Maybe I didn't full understand you. Generally I find it desirable to
be able to read things that scrolled off the screen a long time ago.
It's very useful for unattended machines if I need to 'look' back.


Generally console's scrollback buffer disappears as soon as you switch to
another console.

It'd be a really nice idea if all the consoles had a configurable amount
of scrollback buffer which is always remembered. IMHO with todays machines
having a scrollback buffer of 1000 lines for 6 or a little bit more
consoles (at most 63 IIRC) is affordable as well as the processor time
needed to copy the data from/to vga/normal memory on each console switch
and at every Nth Shift+PageUp (no matter what N is). But this is a whole
different story.

What I'm talking about is: normally after people switch away from a
console they assume that the scrollback buffer is no longer available
since this is the behavior they experience normally. E.g. Z does a 'cat
my-long-private-file' and then logs out. Then even if getty clears the
screen, one can press Shift+PageUp to go back and read parts of this file.
Z is about to leave the computer but don't want others to be able to
scroll back with Shift+PageUp. So switches console (Alt+Fx) and the
scrollback buffer is gone. He is happy. But shouldn't be.

With the trick I described it is possible to bring back some random parts
of previous texts, often some garbage with stupid flashing characters, but
maybe parts of Z's my-long-private-file. The behavior seems to be random
to me, uncontrollable by the user (I see no way to force private data to
be cleared from the vga buffer) and clearly not intentional.

Please try what I wrote, I'm sure that you misunderstood me (I'm trying to
write as clear as I can but I'm not native English speaker and not even
good in English, so it might be that my bugreport is a little bit hard to
understand).

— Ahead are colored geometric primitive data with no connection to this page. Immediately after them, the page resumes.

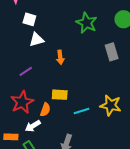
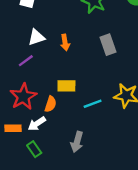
white triangle: (37, 40) -> (36, 37), moved
gray rectangle: (112, 52) -> (108, 45), moved
orange rectangle: (11, 137) -> (13, 128), moved

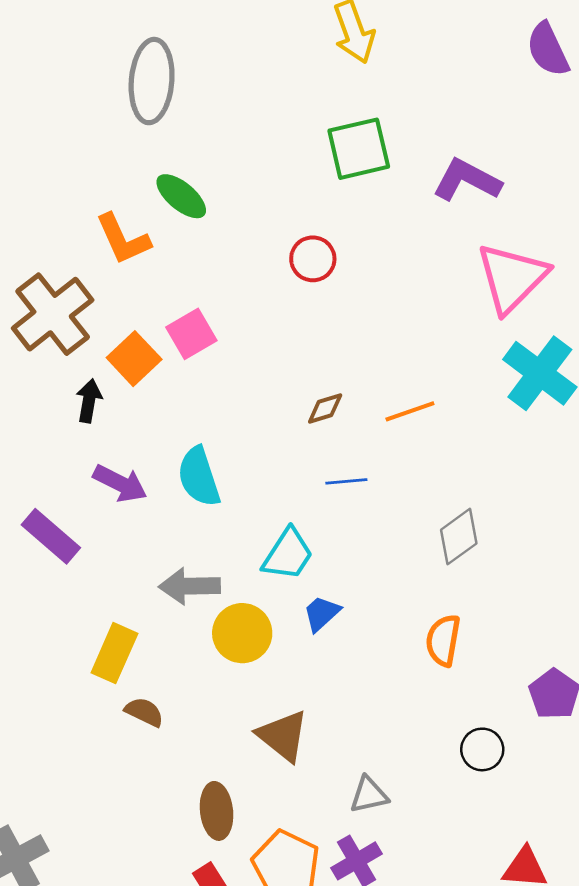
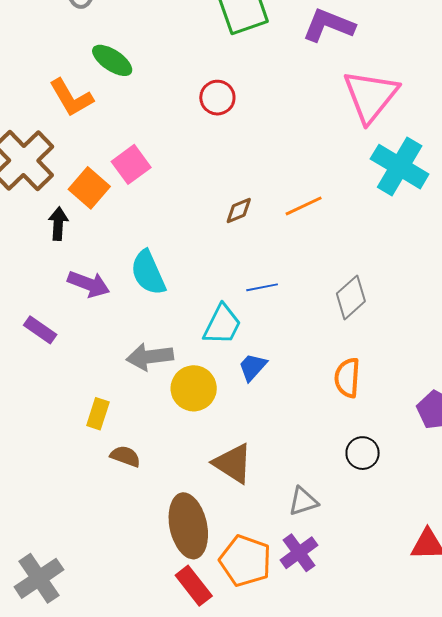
blue line: (346, 481) -> (262, 287), moved
purple rectangle: (51, 536) -> (40, 330), size x0.7
yellow rectangle: (114, 653) -> (98, 414), size x0.7
black circle: (482, 749) -> (363, 453), moved
brown ellipse: (217, 811) -> (188, 526), size x1.5

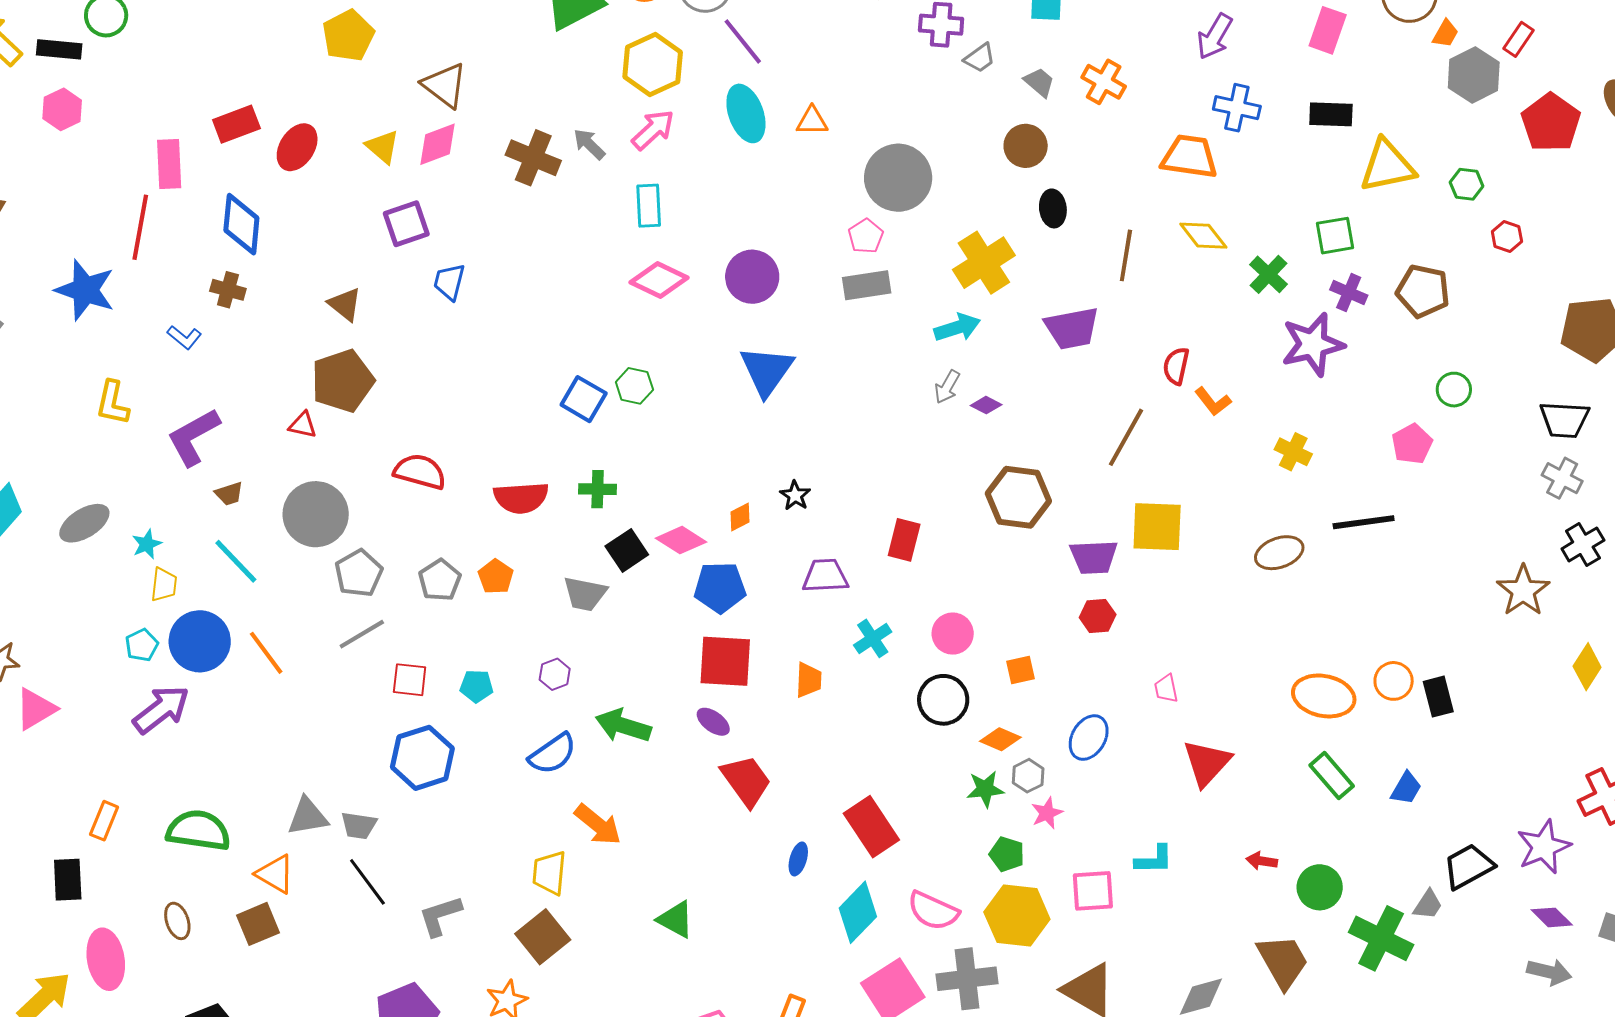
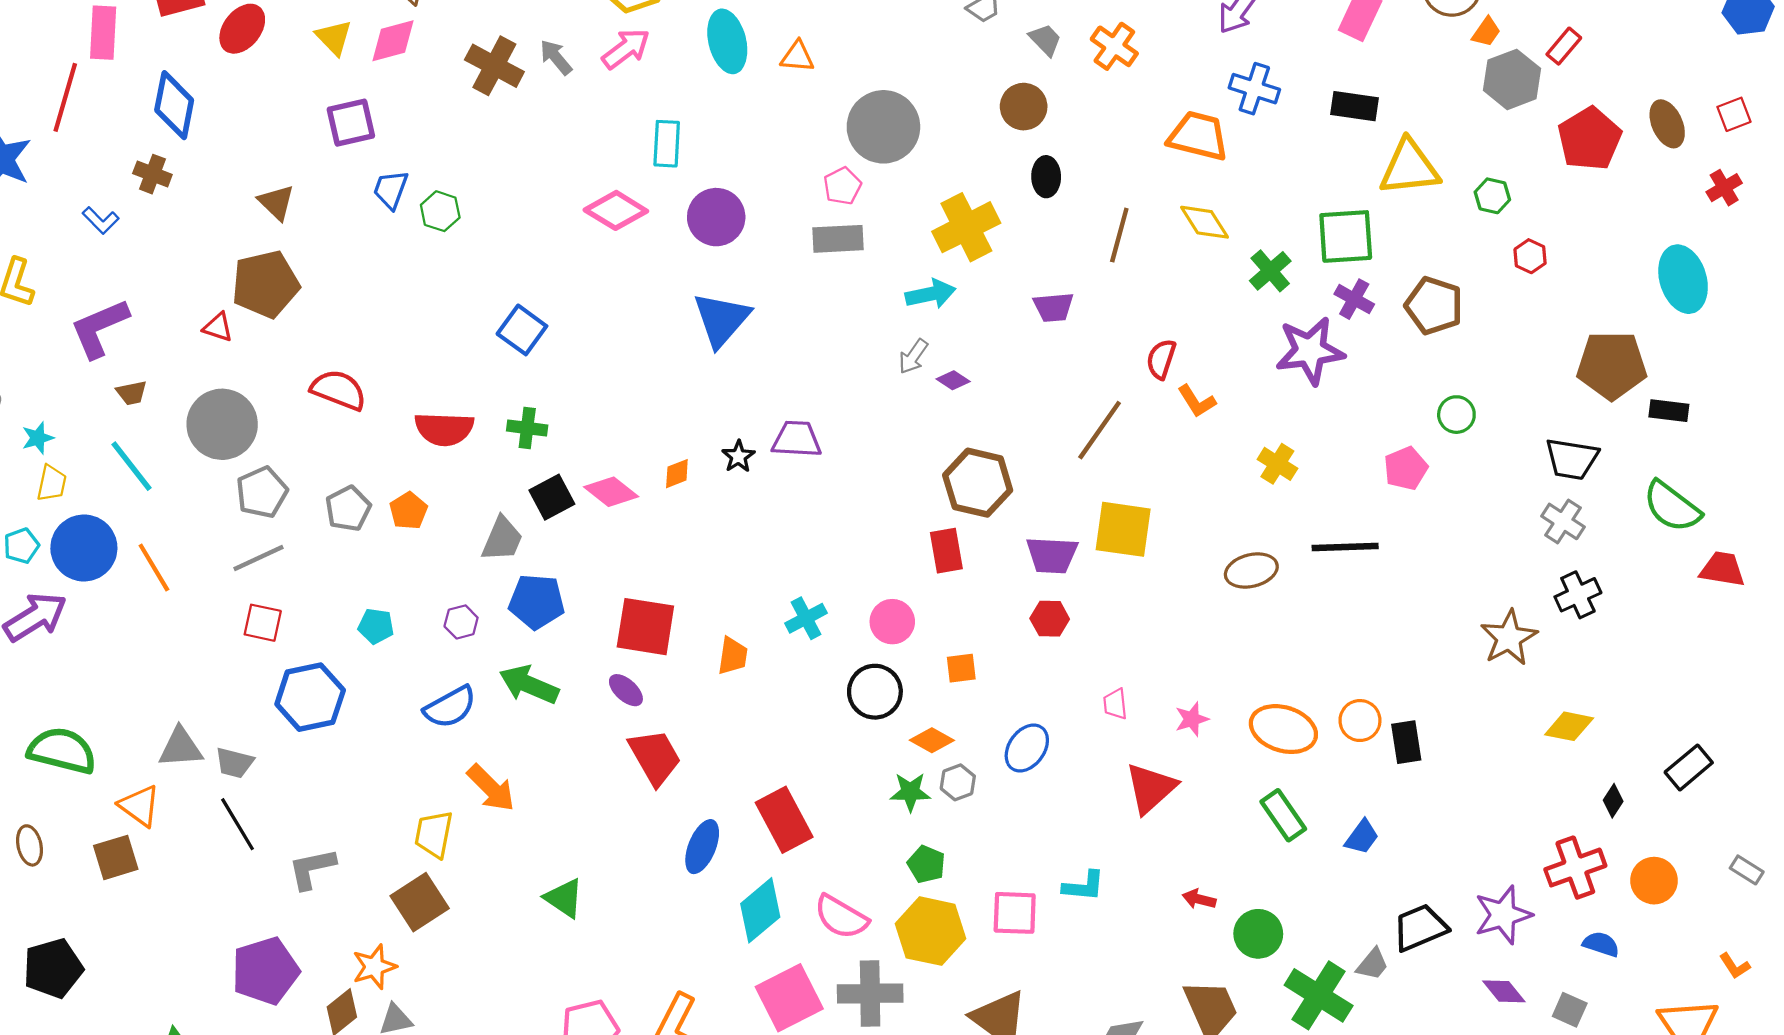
cyan rectangle: (649, 206) -> (667, 144), moved
green square: (1335, 236) -> (1346, 236), size x1.4
purple trapezoid: (1072, 328) -> (1053, 307), size x0.7
green hexagon: (634, 386) -> (440, 211), moved
red rectangle: (904, 540) -> (946, 551), moved, turned -30
purple trapezoid: (825, 576) -> (797, 439), moved
blue pentagon: (720, 587) -> (537, 602), moved
gray trapezoid: (585, 594) -> (502, 539), turned -84
yellow diamond: (1587, 667) -> (1569, 726), turned 63
red square: (410, 680) -> (263, 623), moved
pink star: (1047, 813) -> (1192, 719), moved
blue ellipse: (798, 859) -> (702, 847), size x1.5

I'm sure not talking about a feature, nor am I a Linux newbie
who has just seen Shift+PageUp a few days ago for the first time (even
though I'm very far from being a kernel hacker ;-))

OK, I think I got what you are trying to point out.
To reproduce:
1. login to a (vga) console.
2. less /etc/services; press space t oscroll a few screens
3. logout
4. login again on the same console (possibly as a different user)
5. less /etc/resolv.conf
6. press UpArrow, then Shift+PgUp

What is expected:
screen should not scroll past your file.

What happens:
You can view the previous text (from /etc/services)!!!

So the point is that this buffer is persistend across logout/login, which is a security bug.
And I guess LKML is not the place for it, logout should clear the buffer IMHO.

BTW, using agetty here.

Kalin.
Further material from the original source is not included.